# New Pup, What Do U Think?



## FOSTER (Nov 14, 2006)

I'm Considering Adding Another Pup To The Family Soon. Two Options I Am Considering Is A Pup Whose Father Is A Champion Weight Puller. I've Seen Him Pull Over 3000 Lbs In 90+ Heat Before And Heard Of Him Pulling Much More. He Is 1/4 Camelot And 3/4 Dagger.70-80lbs .the Mother Is Mealers Blue, 85-95lbs. I Think Denton,brooks And Garner Are On There Also. And Yes I Plan To Work With Him At The Pulls.
Next Is A Red Rednose. His Mothr Is A Red Rednose Out Of "game Lines" About 5o-60lbs. The Father Is A Crawford Rednose W/boudreaux Rocky Biter And Lenz Susie Ii In His Background, Guessing 70-75lbs. 
All Dogs Mentioned Are Adba


----------



## cane76 (Aug 16, 2006)

i like the dagger and camalot blood,wheres some photos...Dog sounds like a good prospect!!


----------



## FOSTER (Nov 14, 2006)

*Ok*

I'll Get Some Pics In The Next Few Days And Post Them On Here, Once I Fugure That Part Out.


----------



## OldFortKennels (Mar 10, 2006)

Id go with the Rednose. Personally I dont like Dagger, its just like Whopper, not APBT.


----------



## APBTenthusiast (Oct 31, 2006)

OldFortKennels said:


> Id go with the Rednose. Personally I dont like Dagger, its just like Whopper, not APBT.


:stupid:

I am not a big "know-it-all" when it comes to bloodlines, but I know enough to understand APBT's were not and still should not be 80-90 lbs.


----------



## GSDBulldog (Dec 22, 2006)

I would go with the dogs whose breeding compliments your needs the best. As others have said, the Dagger blood isn't what one would call proper-APBTs. 
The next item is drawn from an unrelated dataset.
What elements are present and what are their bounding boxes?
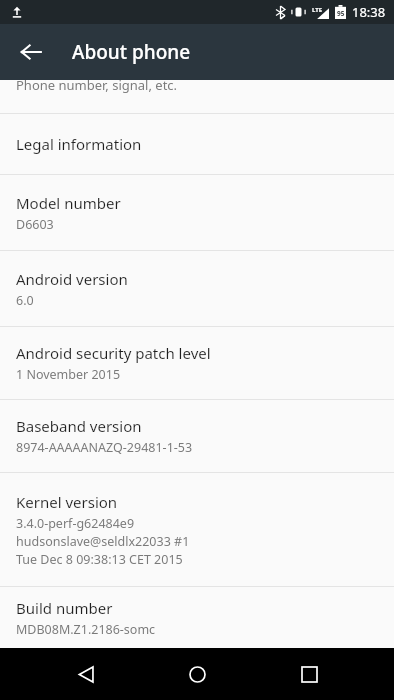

Best of luck, and post pics.


----------



## bully (May 27, 2006)

I'd also go with the rednose but I tend to favor the game bred apbt's.


----------



## GSDBulldog (Dec 22, 2006)

I got a question for the OP. What's a Crawford Rednose?


----------



## OldFortKennels (Mar 10, 2006)

Foster another thing to consider is this. If you are wanting to do WP in the ADBA or UKC winning is based on body % pulled. My dog Rebel during competitve season weighs in at 55-57lbs. Your Dagger/Eddignton/Whopper dogs (while not true APBT) will weigh in excess of 80 to 100+lbs. 

So lets look at this. If I have a good puller at 56lbs and he pulls 4500lbs he has pulled 80.36 times his body weight. (4500/56=80.357)

Ok if you have a SMALL Dagger dog at 85lbs and he pulls the same weight its only 52.94 times his body weight. To beat my dog the Dagger dog would have to pull around close to 6900lbs.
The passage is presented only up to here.